Gross mortgage lending remains on track

| April 19, 2010 | 0 Comments

Gross mortgage lending leapt to £11.5 billion in March, a 24% rise on February and up 3% on a year earlier, according to the Council of Mortgage Lenders (CML).

However, the figure is in line with the usual seasonal trend and gross lending for the first three months of the year stood at £29.5 billion, or 24% less than in the final three months of 2009.

Last month’s lending also showed a 9% year-on-year decline but nevertheless remains in line with the CML’s forecast of £150 billion in total for 2010.

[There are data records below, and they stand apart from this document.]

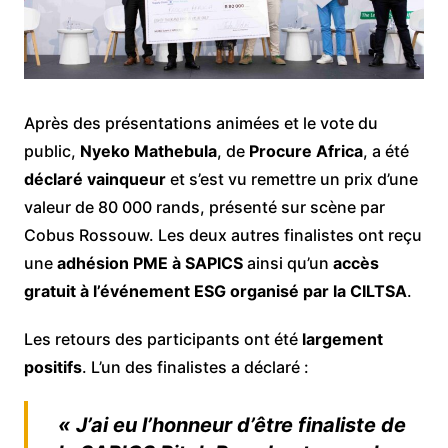
Après des présentations animées et le vote du
public,
Nyeko Mathebula
, de
Procure Africa
, a été
déclaré vainqueur
et s’est vu remettre un prix d’une
valeur de 80 000 rands, présenté sur scène par
Cobus Rossouw. Les deux autres finalistes ont reçu
une
adhésion PME à SAPICS
ainsi qu’un
accès
gratuit à l’événement ESG organisé par la CILTSA
.
Les retours des participants ont été
largement
positifs
. L’un des finalistes a déclaré :
« J’ai eu l’honneur d’être finaliste de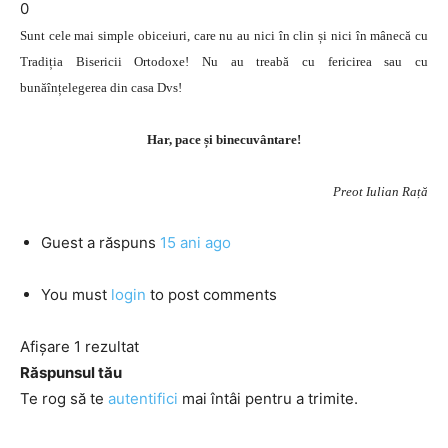
0
Sunt cele mai simple obiceiuri, care nu au nici în clin și nici în mânecă cu
Tradiția Bisericii Ortodoxe! Nu au treabă cu fericirea sau cu
bunăînțelegerea din casa Dvs!
Har, pace și binecuvântare!
Preot Iulian Rață
Guest
a răspuns
15 ani ago
You must
login
to post comments
Afișare 1 rezultat
Răspunsul tău
Te rog să te
autentifici
mai întâi pentru a trimite.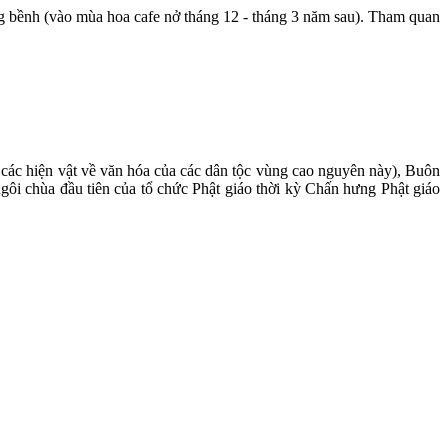
bềnh (vào mùa hoa cafe nở tháng 12 - tháng 3 năm sau). Tham quan
các hiện vật về văn hóa của các dân tộc vùng cao nguyên này), Buôn
i chùa đầu tiên của tổ chức Phật giáo thời kỳ Chấn hưng Phật giáo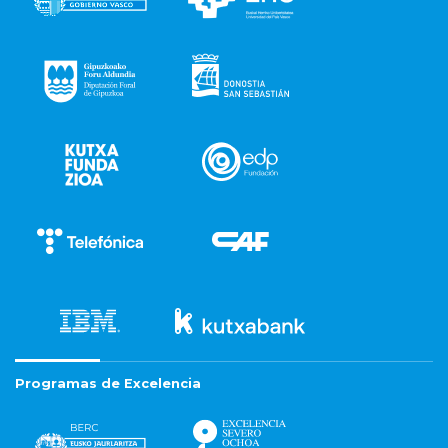
Programas de Excelencia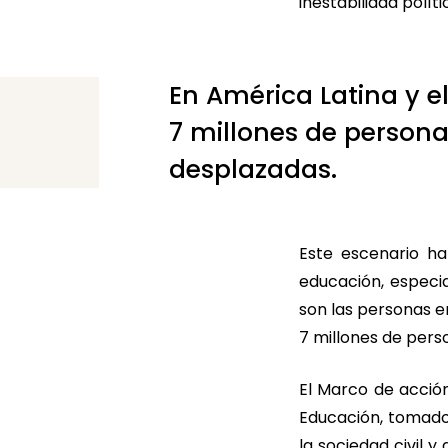
inestabilidad polít
En América Latina y e
7 millones de persona
desplazadas.
Este escenario ha
educación, especi
son las personas e
7 millones de pers
El Marco de acción
Educación, tomador
la sociedad civil 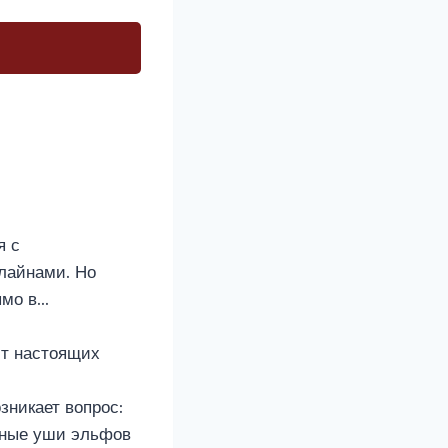
я с
лайнами. Но
ямо в…
ит настоящих
зникает вопрос:
инные уши эльфов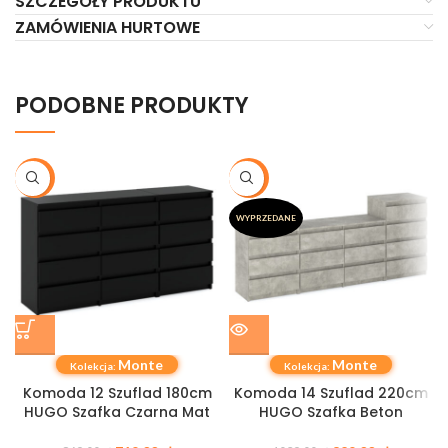
SZCZEGÓŁY PRODUKTU
ZAMÓWIENIA HURTOWE
PODOBNE PRODUKTY
-17%
-20%
WYPRZEDANE
Monte
Monte
Kolekcja:
Kolekcja:
Komoda 12 Szuflad 180cm
Komoda 14 Szuflad 220cm
HUGO Szafka Czarna Mat
HUGO Szafka Beton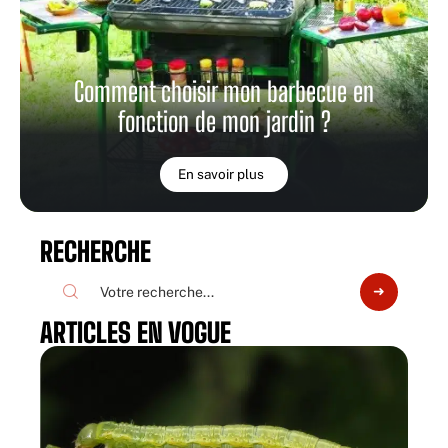
Comment choisir mon barbecue en
fonction de mon jardin ?
En savoir plus
RECHERCHE
ARTICLES EN VOGUE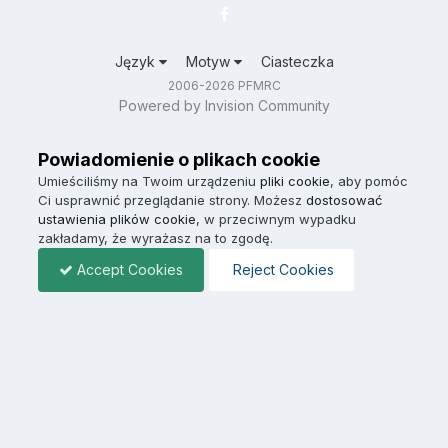
Język
Motyw
Ciasteczka
2006-2026 PFMRC
Powered by Invision Community
Powiadomienie o plikach cookie
Umieściliśmy na Twoim urządzeniu
pliki cookie
, aby pomóc
Ci usprawnić przeglądanie strony. Możesz
dostosować
ustawienia plików cookie
, w przeciwnym wypadku
zakładamy, że wyrażasz na to zgodę.
Accept Cookies
Reject Cookies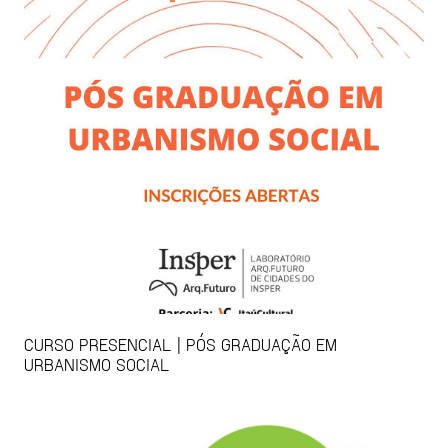
CURSO PRESENCIAL | PÓS GRADUAÇÃO EM
URBANISMO SOCIAL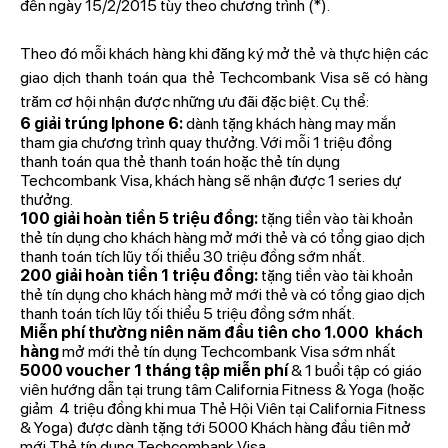
đến ngày 15/2/2015 tùy theo chương trình (*).
Theo đó mỗi khách hàng khi đăng ký mở thẻ và thực hiện các
giao dịch thanh toán qua thẻ Techcombank Visa sẽ có hàng
trăm cơ hội nhận được những ưu đãi đặc biệt. Cụ thể:
6 giải trúng Iphone 6:
dành tặng khách hàng may mắn
tham gia chương trình quay thưởng. Với mỗi 1 triệu đồng
thanh toán qua thẻ thanh toán hoặc thẻ tín dụng
Techcombank Visa, khách hàng sẽ nhận được 1 series dự
thưởng.
100 giải hoàn tiền 5 triệu đồng:
tặng tiền vào tài khoản
thẻ tín dụng cho khách hàng mở mới thẻ và có tổng giao dịch
thanh toán tích lũy tối thiểu 30 triệu đồng sớm nhất.
200 giải hoàn tiền 1 triệu đồng:
tặng tiền vào tài khoản
thẻ tín dụng cho khách hàng mở mới thẻ và có tổng giao dịch
thanh toán tích lũy tối thiểu 5 triệu đồng sớm nhất.
Miễn phí thường niên năm đầu tiên cho 1.000 khách
hàng
mở mới thẻ tín dụng Techcombank Visa sớm nhất
5000 voucher 1 tháng tập miễn phí
& 1 buổi tập có giáo
viên hướng dẫn tại trung tâm California Fitness & Yoga (hoặc
giảm 4 triệu đồng khi mua Thẻ Hội Viên tại California Fitness
& Yoga) được dành tặng tới 5000 Khách hàng đầu tiên mở
mới Thẻ tín dụng Techcombank Visa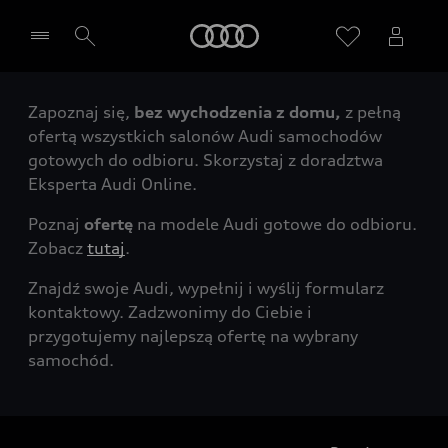
Audi
Zapoznaj się,
bez wychodzenia z domu,
z pełną
Wybierz Twojego Partnera Audi
ofertą wszystkich salonów Audi samochodów
gotowych do odbioru. Skorzystaj z doradztwa
Eksperta Audi Online.
Poznaj
ofertę
na modele Audi gotowe do odbioru.
Zobacz
tutaj
.
Znajdź swoje Audi, wypełnij i wyślij formularz
kontaktowy. Zadzwonimy do Ciebie i
przygotujemy najlepszą ofertę na wybrany
samochód.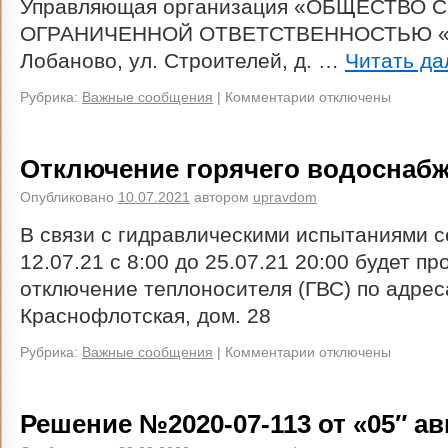
Управляющая организация «ОБЩЕСТВО С
ОГРАНИЧЕННОЙ ОТВЕТСТВЕННОСТЬЮ «У
Лобаново, ул. Строителей, д. …
Читать д
Рубрика:
Важные сообщения
|
Комментарии отключены
Отключение горячего водоснаб
Опубликовано
10.07.2021
автором
upravdom
В связи с гидравлическими испытаниями 
12.07.21 с 8:00 до 25.07.21 20:00 будет п
отключение теплоносителя (ГВС) по адрес
Краснофлотская, дом. 28
Рубрика:
Важные сообщения
|
Комментарии отключены
Решение №2020-07-113 от «05″ авг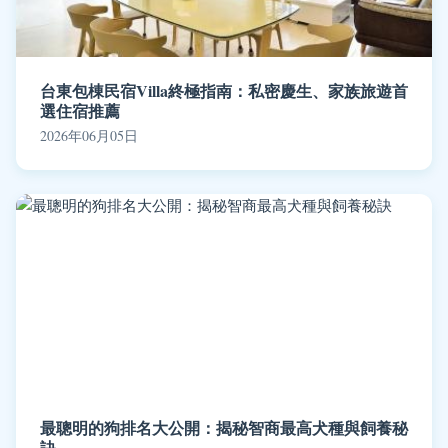
台東包棟民宿Villa終極指南：私密慶生、家族旅遊首
選住宿推薦
2026年06月05日
最聰明的狗排名大公開：揭秘智商最高犬種與飼養秘
訣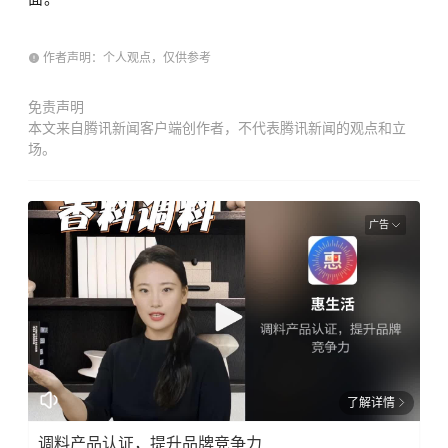
作者声明：个人观点，仅供参考
免责声明
本文来自腾讯新闻客户端创作者，不代表腾讯新闻的观点和立
场。
广告
了解详情
调料产品认证，提升品牌竞争力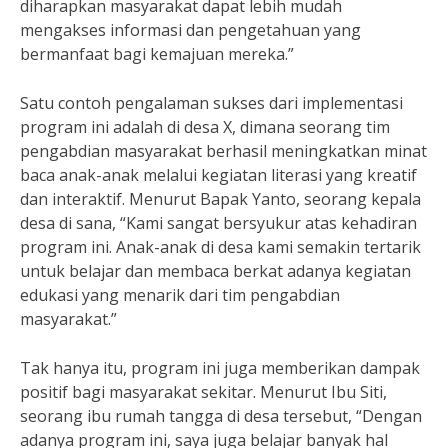
diharapkan masyarakat dapat lebih mudah
mengakses informasi dan pengetahuan yang
bermanfaat bagi kemajuan mereka.”
Satu contoh pengalaman sukses dari implementasi
program ini adalah di desa X, dimana seorang tim
pengabdian masyarakat berhasil meningkatkan minat
baca anak-anak melalui kegiatan literasi yang kreatif
dan interaktif. Menurut Bapak Yanto, seorang kepala
desa di sana, “Kami sangat bersyukur atas kehadiran
program ini. Anak-anak di desa kami semakin tertarik
untuk belajar dan membaca berkat adanya kegiatan
edukasi yang menarik dari tim pengabdian
masyarakat.”
Tak hanya itu, program ini juga memberikan dampak
positif bagi masyarakat sekitar. Menurut Ibu Siti,
seorang ibu rumah tangga di desa tersebut, “Dengan
adanya program ini, saya juga belajar banyak hal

CML economist Paul Samter comments: “Overall, housing and mortgage activity remains subdued, but is comfortably higher than in the depths of the recession a year ago.”

He adds: “With the gradually improving economic backdrop and interest rates still low, we continue to expect a gentle improvement in market conditions later in the year.”

Looking to the longer term, Mr Samter points that from the beginning of 2011, when the Treasury’s Asset Protection Scheme comes to an end, UK lenders need to replace £300 billion of Government support.

According to the economist, the need to find alternative funding sources is likely limit how much new funding can be made available to the UK housing market.

Meanwhile, Rightmove has today reported that the average asking price for a home rose by 2.6% in April to £235,512.

The monthly increase takes asking prices 6% higher than a year earlier.